SharePoint content – documents, list items, etc – can also be modified by SharePoint Workflows. This is where these types of events come in place, each time the content has been changed by the workflow, there will be a record in the SharePoint Audit logs.

Custom events

Custom software that runs on top of the SharePoint Server can also create events that are logged in the SharePoint audit logs. Developers can then decide what events to expose for SharePoint auditing and in which format. Those events are then found under your SharePoint audit log’s “Custom events” section.

Changed Audit Settings and Deleted Audit Log Events

If auditing SharePoint is to be complete and flawless, the Audit Log must also protect itself from being altered, or, at least audit the changes to the audit log. If anyone changes the SharePoint audit log settings (e.g. what is logged), or deletes SharePoint audit log records, those events will be logged as well.

Available SharePoint Audit Reports

There are a number of predefined Audit reports that are available as soon as you activate SharePoint Auditing. You can use those reports to help determine who is taking what actions with the SharePoint content.

  • Content modifications: Reports changes to content, such as modifying, deleting, and checking documents in and out.
  • Content type and list modifications: Reports additions, edits, and deletions to content types and SharePoint Lists.
  • Content viewing: Reports users who have viewed content on a site.
  • Deletion: Reports what content has been deleted.
  • Custom reports: Besides predefined reports, you can create your own reports. You can specify the filters for your custom reports, such as limiting the report to a specific set of events, items in a particular list, a particular date range, or events performed by particular users.

Configuring SharePoint 2016 auditing

Enable audit on the SharePoint 2016 Farm level

SharePoint 2016 auditing settings need to be enabled first at the farm level. We will start with the Central Administration for the Secure Store Service application.

Open Central Administration > Manage Service Applications > Select Secure Store Service Application > in the ribbon, select properties > then scroll to the bottom of the window and tick audit log enabled. This enables SharePoint 2016 on the farm-wide level; after this, you can enable auditing for each site collection on the SharePoint 2016 farm.

Enabling SharePoint auditing on the Site collections level

To enable auditing for the site collection, follow these steps:

Navigate to Settings > Site Settings > Site Collection Administration > Site Collection audit settings.

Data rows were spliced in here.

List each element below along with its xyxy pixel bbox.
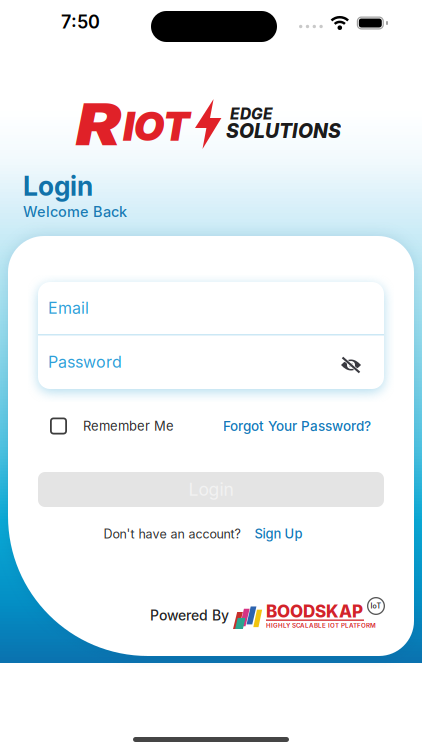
staticText: Forgot Your Password? [223, 418, 371, 434]
staticText: 7:50 [61, 11, 100, 33]
button[interactable]: Forgot Your Password? [223, 418, 371, 434]
button[interactable]: Remember Me [50, 418, 174, 434]
staticText: Email [48, 298, 89, 318]
staticText: BOODSKAP [266, 601, 363, 622]
staticText: Welcome Back [23, 203, 127, 220]
staticText: R [79, 89, 118, 159]
button[interactable]: Sign Up [254, 526, 302, 542]
staticText: Login [23, 170, 93, 202]
staticText: HIGHLY SCALABLE IOT PLATFORM [266, 622, 376, 629]
staticText: SOLUTIONS [226, 119, 341, 143]
staticText: Login [188, 479, 234, 500]
staticText: IoT [370, 602, 382, 610]
button[interactable]: Show password [341, 346, 384, 378]
staticText: IOT [123, 102, 189, 150]
staticText: Don't have an account? [104, 526, 240, 541]
staticText: Remember Me [83, 418, 174, 434]
staticText: Password [48, 352, 122, 372]
staticText: EDGE [230, 104, 273, 123]
button[interactable]: Password [38, 335, 328, 389]
staticText: Sign Up [254, 526, 302, 542]
staticText: Powered By [150, 607, 229, 624]
button[interactable]: Email [38, 282, 384, 334]
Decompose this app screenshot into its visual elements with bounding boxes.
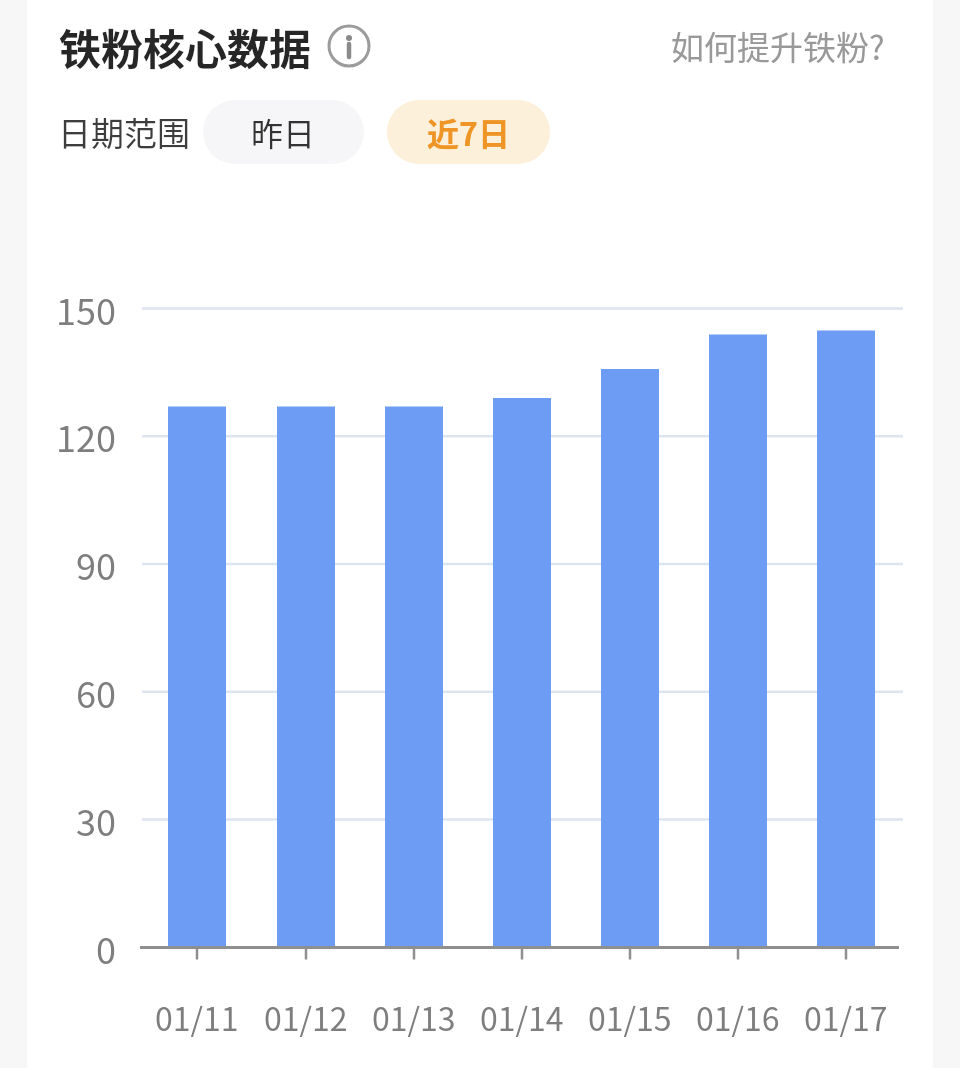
staticText: 如何提升铁粉? [671, 22, 885, 70]
staticText: 01/12 [264, 994, 348, 1040]
staticText: 0 [96, 922, 116, 974]
staticText: 01/14 [480, 994, 564, 1040]
staticText: 01/17 [804, 994, 888, 1040]
button[interactable] [327, 24, 371, 68]
button[interactable]: 如何提升铁粉? [645, 16, 885, 76]
staticText: 60 [76, 666, 116, 718]
staticText: 近7日 [427, 109, 510, 155]
staticText: 30 [76, 794, 116, 846]
button[interactable]: 近7日 [387, 100, 550, 164]
staticText: 01/13 [372, 994, 456, 1040]
staticText: 90 [76, 538, 116, 590]
staticText: 150 [56, 283, 116, 335]
staticText: 120 [56, 410, 116, 462]
staticText: 日期范围 [58, 108, 190, 156]
staticText: 昨日 [251, 109, 316, 155]
staticText: 01/15 [588, 994, 672, 1040]
staticText: 铁粉核心数据 [59, 16, 312, 76]
button[interactable]: 昨日 [203, 100, 364, 164]
staticText: 01/16 [696, 994, 780, 1040]
staticText: 01/11 [155, 994, 239, 1040]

Under Documents and Items, you can specify the events that you would like to be audited. The following options are available:

  • Opening or downloading documents, viewing items in lists, or viewing item properties (please enable this setting with caution as this can generate quite a lot of events on a busy farm)
  • Editing items
  • Checking out or checking in items
  • Moving or copying items to another location on the site
  • Deleting or restoring items

Under Lists, Libraries, and Sites, you can specify the events that you would like to be audited:

  • Editing content types and columns
  • Searching site content
  • Editing users and permissions
  • Once you have clicked all the events that you need to audit, click OK to confirm changes.

Configuring SharePoint 2019 auditing

Enable Audit on the SharePoint 2019 farm level

Enabling auditing on a SharePoint 2019 farm is very similar to a SharePoint 2016 farm.

SharePoint 2019 auditing settings need to be enabled first at the farm level.  We will start from the Central Administration for the Secure Store Service application.

Open Central Administration > Manage Service Applications > Select Secure Store Service Application > in the ribbon select properties > then scroll to the bottom of the window and tick audit log enabled. This enables SharePoint 2019 on the farm-wide level and after this, you are able to enable auditing for each site collection on the SharePoint 2019 farm.

Edit Secure Store Service Application

Enabling SharePoint Auditing on the Site Collections Level 

To enable auditing for the site collection, follow these steps:

Navigate to Settings > Site Information > View all site settings > Site Collection Administration > Site Collection audit settings.

Configure audit settings

Under Documents and Items, you can specify the events that you would like to be audited.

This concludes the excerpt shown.